[Dataset entries]
▶
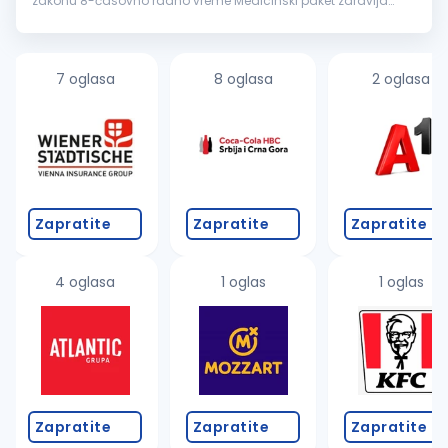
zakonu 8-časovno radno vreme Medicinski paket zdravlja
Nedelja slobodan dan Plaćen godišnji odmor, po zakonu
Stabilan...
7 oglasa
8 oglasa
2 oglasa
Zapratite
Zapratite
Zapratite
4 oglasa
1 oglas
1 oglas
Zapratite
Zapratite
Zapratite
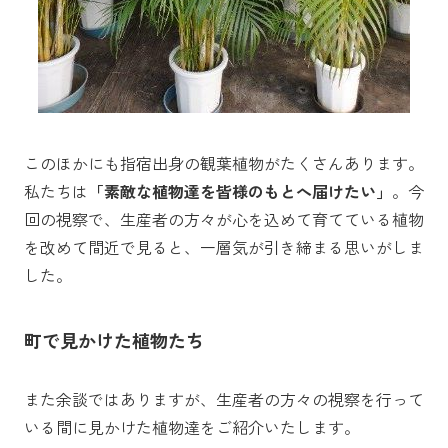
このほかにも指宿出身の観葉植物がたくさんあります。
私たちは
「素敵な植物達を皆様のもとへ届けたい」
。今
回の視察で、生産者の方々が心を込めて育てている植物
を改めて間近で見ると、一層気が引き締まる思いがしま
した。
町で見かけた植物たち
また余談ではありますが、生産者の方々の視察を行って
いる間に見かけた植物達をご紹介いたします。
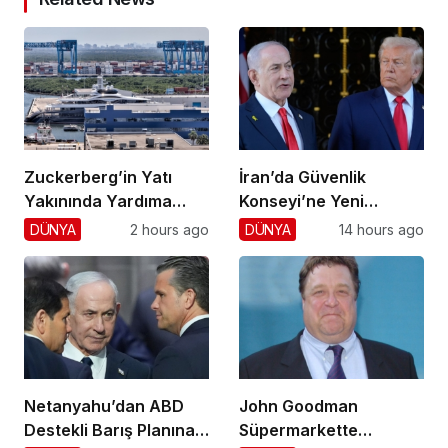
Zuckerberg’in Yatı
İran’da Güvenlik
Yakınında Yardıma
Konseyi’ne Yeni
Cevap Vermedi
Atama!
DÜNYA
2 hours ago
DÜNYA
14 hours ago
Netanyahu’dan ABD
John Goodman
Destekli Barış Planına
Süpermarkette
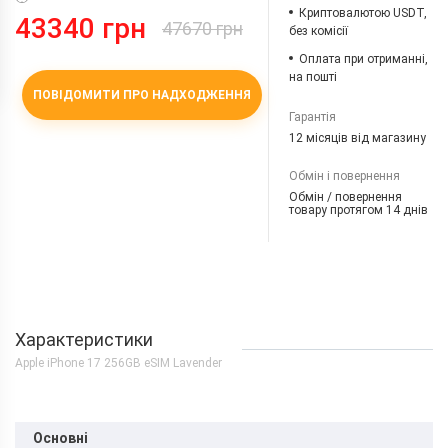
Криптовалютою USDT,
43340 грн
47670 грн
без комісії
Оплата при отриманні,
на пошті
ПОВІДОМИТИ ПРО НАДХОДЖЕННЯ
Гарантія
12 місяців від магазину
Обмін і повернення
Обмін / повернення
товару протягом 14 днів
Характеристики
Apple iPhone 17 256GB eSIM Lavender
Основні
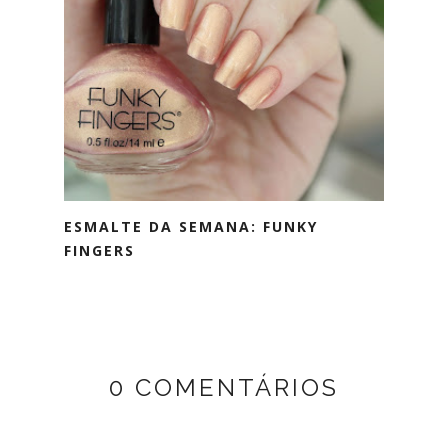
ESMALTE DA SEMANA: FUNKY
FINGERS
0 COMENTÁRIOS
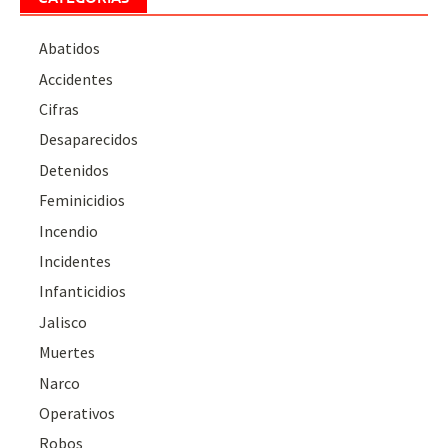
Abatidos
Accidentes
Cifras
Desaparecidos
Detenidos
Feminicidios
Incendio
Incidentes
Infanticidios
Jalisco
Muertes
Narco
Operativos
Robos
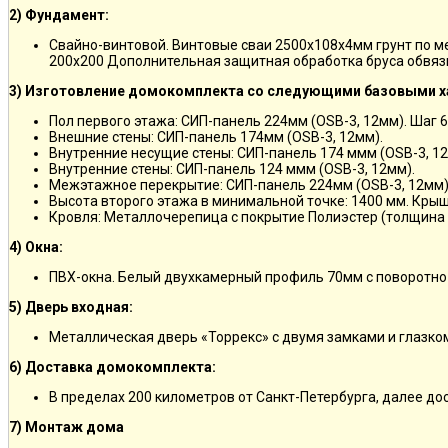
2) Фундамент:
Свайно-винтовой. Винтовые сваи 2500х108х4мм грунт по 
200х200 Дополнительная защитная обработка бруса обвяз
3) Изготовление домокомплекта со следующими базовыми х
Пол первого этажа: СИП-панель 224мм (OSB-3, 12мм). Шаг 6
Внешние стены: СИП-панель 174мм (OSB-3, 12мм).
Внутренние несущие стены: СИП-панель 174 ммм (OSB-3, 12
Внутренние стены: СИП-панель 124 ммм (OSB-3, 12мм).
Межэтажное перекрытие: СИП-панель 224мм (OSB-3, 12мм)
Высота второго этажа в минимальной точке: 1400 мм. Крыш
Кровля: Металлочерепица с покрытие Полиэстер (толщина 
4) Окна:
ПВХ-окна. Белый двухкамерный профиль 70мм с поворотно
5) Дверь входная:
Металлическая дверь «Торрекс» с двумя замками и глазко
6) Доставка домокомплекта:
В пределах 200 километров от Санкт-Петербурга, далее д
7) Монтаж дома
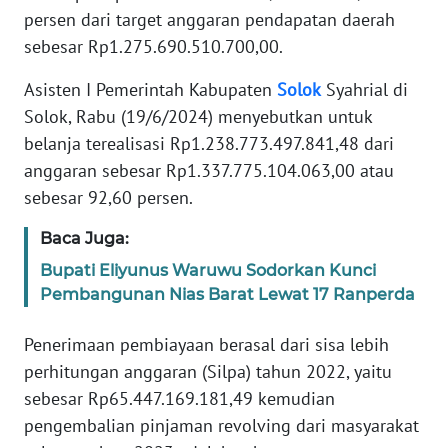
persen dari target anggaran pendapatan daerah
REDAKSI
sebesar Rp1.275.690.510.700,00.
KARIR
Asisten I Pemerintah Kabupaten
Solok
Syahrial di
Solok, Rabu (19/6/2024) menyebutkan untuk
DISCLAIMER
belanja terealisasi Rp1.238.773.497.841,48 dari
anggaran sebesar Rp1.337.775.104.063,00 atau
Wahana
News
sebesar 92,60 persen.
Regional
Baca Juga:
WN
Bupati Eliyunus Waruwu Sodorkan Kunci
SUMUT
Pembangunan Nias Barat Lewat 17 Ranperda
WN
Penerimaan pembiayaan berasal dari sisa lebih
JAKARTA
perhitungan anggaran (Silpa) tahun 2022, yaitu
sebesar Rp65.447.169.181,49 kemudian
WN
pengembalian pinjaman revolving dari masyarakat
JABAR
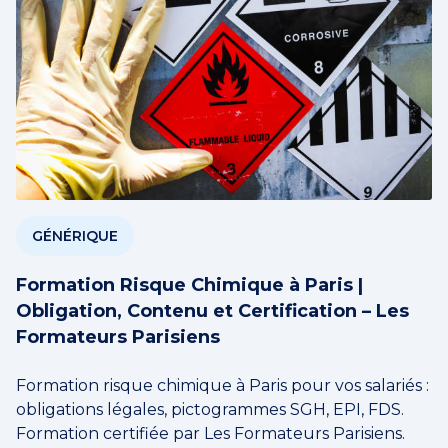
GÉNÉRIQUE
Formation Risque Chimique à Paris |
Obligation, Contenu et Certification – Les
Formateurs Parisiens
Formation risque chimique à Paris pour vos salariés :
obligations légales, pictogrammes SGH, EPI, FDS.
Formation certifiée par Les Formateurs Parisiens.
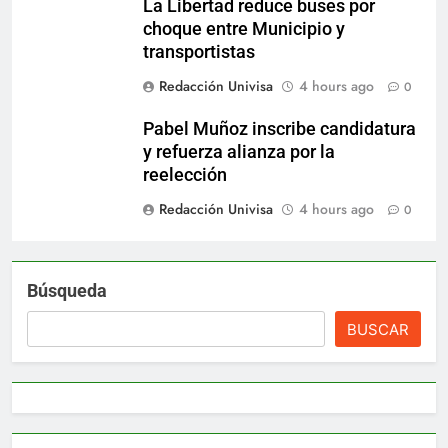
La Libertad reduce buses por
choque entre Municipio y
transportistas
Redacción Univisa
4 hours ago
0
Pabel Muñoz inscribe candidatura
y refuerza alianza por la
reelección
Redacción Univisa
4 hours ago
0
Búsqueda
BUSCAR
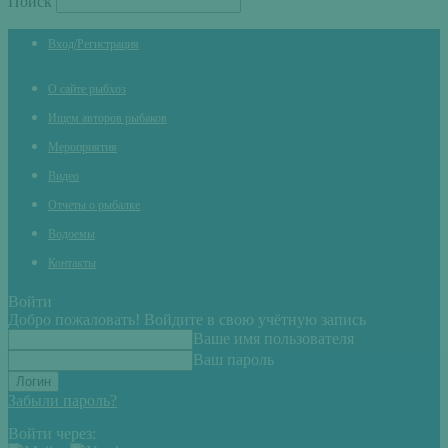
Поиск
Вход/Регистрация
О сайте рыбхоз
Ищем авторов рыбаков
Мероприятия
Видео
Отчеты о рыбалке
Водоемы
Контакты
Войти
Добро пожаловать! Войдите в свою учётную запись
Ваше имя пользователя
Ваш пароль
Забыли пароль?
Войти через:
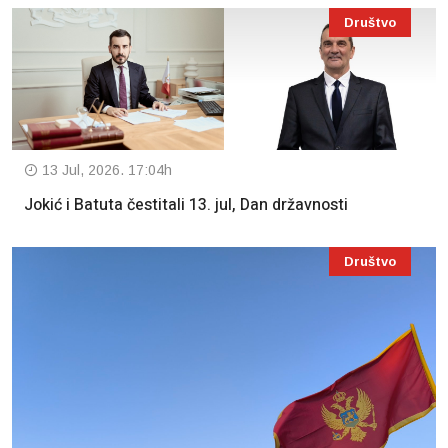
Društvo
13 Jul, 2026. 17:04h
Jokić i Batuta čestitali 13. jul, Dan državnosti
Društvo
◀
* TASK DIRECTIONS
I would like an exact copy of the lines from the one holding "La Libertad reduce buses por" through the last line of the entries above, with the pictures left out.

* RESPONSE AREA
La Libertad reduce buses por
choque entre Municipio y
transportistas
Redacción Univisa
4 hours ago
0
Pabel Muñoz inscribe candidatura
y refuerza alianza por la
reelección
Redacción Univisa
4 hours ago
0
Búsqueda
BUSCAR
Поиск
Вход/Регистрация
О сайте рыбхоз
Ищем авторов рыбаков
Мероприятия
Видео
Отчеты о рыбалке
Водоемы
Контакты
Войти
Добро пожаловать! Войдите в свою учётную запись
Ваше имя пользователя
Ваш пароль
Забыли пароль?
Войти через:
Društvo
13 Jul, 2026. 17:04h
Jokić i Batuta čestitali 13. jul, Dan državnosti
Društvo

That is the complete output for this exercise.